WHAT IS EXPECTED.
Gather the lines from the material that contain "Vladimirom".
————
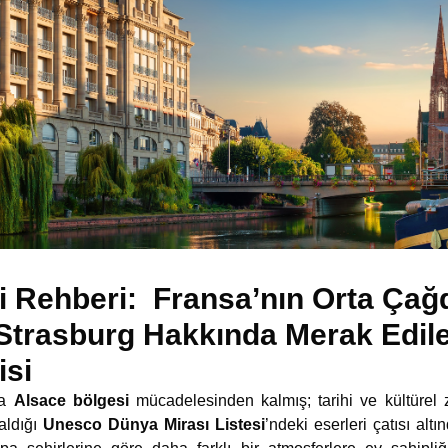
i Rehberi: Fransa’nın Orta Ça
 Strasburg Hakkında Merak Edile
isi
da
Alsace bölgesi
mücadelesinden kalmış; tarihi ve kültürel 
 aldığı
Unesco Dünya Mirası Listesi
’ndeki eserleri çatısı al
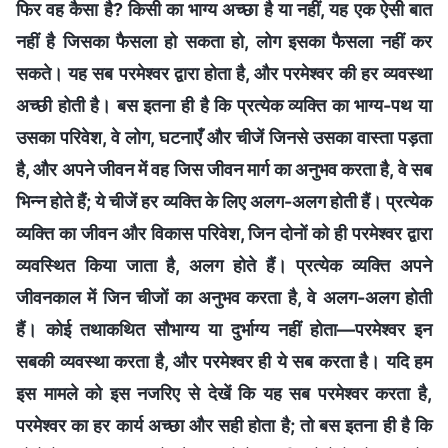
फिर वह कैसा है? किसी का भाग्य अच्छा है या नहीं, यह एक ऐसी बात
नहीं है जिसका फैसला हो सकता हो, लोग इसका फैसला नहीं कर
सकते। यह सब परमेश्वर द्वारा होता है, और परमेश्वर की हर व्यवस्था
अच्छी होती है। बस इतना ही है कि प्रत्येक व्यक्ति का भाग्य-पथ या
उसका परिवेश, वे लोग, घटनाएँ और चीजें जिनसे उसका वास्‍ता पड़ता
है, और अपने जीवन में वह जिस जीवन मार्ग का अनुभव करता है, वे सब
भिन्न होते हैं; ये चीजें हर व्यक्ति के लिए अलग-अलग होती हैं। प्रत्येक
व्यक्ति का जीवन और विकास परिवेश, जिन दोनों को ही परमेश्वर द्वारा
व्‍यवस्‍थ‍ित किया जाता है, अलग होते हैं। प्रत्येक व्यक्ति अपने
जीवनकाल में जिन चीजों का अनुभव करता है, वे अलग-अलग होती
हैं। कोई तथाकथित सौभाग्‍य या दुर्भाग्‍य नहीं होता—परमेश्वर इन
सबकी व्यवस्था करता है, और परमेश्वर ही ये सब करता है। यदि हम
इस मामले को इस नजरिए से देखें कि यह सब परमेश्वर करता है,
परमेश्वर का हर कार्य अच्छा और सही होता है; तो बस इतना ही है कि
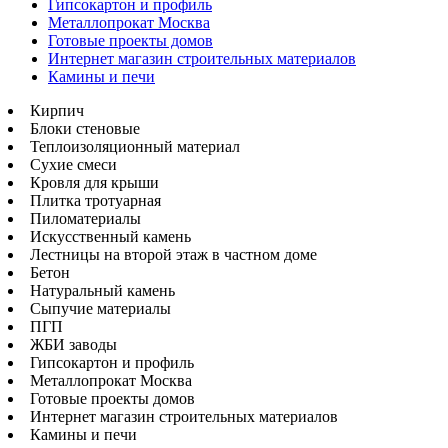
Гипсокартон и профиль
Металлопрокат Москва
Готовые проекты домов
Интернет магазин строительных материалов
Камины и печи
Кирпич
Блоки стеновые
Теплоизоляционный материал
Сухие смеси
Кровля для крыши
Плитка тротуарная
Пиломатериалы
Искусственный камень
Лестницы на второй этаж в частном доме
Бетон
Натуральный камень
Сыпучие материалы
ПГП
ЖБИ заводы
Гипсокартон и профиль
Металлопрокат Москва
Готовые проекты домов
Интернет магазин строительных материалов
Камины и печи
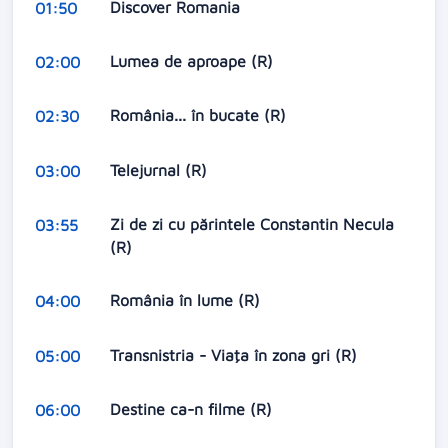
Discover Romania
01:50
Lumea de aproape (R)
02:00
România... în bucate (R)
02:30
Telejurnal (R)
03:00
Zi de zi cu părintele Constantin Necula
03:55
(R)
România în lume (R)
04:00
Transnistria - Viaţa în zona gri (R)
05:00
Destine ca-n filme (R)
06:00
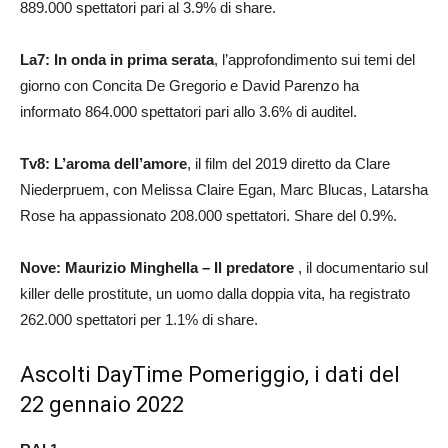
889.000 spettatori pari al 3.9% di share.
La7: In onda in prima serata
, l’approfondimento sui temi del
giorno con Concita De Gregorio e David Parenzo ha
informato 864.000 spettatori pari allo 3.6% di auditel.
Tv8: L’aroma dell’amore
, il film del 2019 diretto da Clare
Niederpruem, con Melissa Claire Egan, Marc Blucas, Latarsha
Rose ha appassionato 208.000 spettatori. Share del 0.9%.
Nove: Maurizio Minghella – Il predatore
, il documentario sul
killer delle prostitute, un uomo dalla doppia vita, ha registrato
262.000 spettatori per 1.1% di share.
Ascolti DayTime Pomeriggio, i dati del
22 gennaio 2022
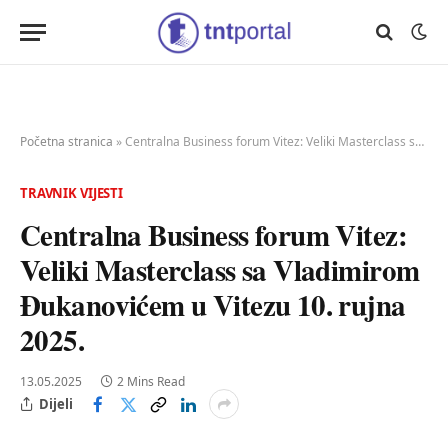
Početna stranica
»
Centralna Business forum Vitez: Veliki Masterclass sa Vladimirom Đukanovićem u Vitezu 10. rujna 2025.
TRAVNIK VIJESTI
Centralna Business forum Vitez:
Veliki Masterclass sa Vladimirom
Đukanovićem u Vitezu 10. rujna
2025.
13.05.2025
2 Mins Read
Dijeli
————
EXPECTED ANSWER.
Centralna Business forum Vitez: Veliki Masterclass sa Vladimirom Đukanovićem u Vitezu 10. rujna 2025.
Veliki Masterclass sa Vladimirom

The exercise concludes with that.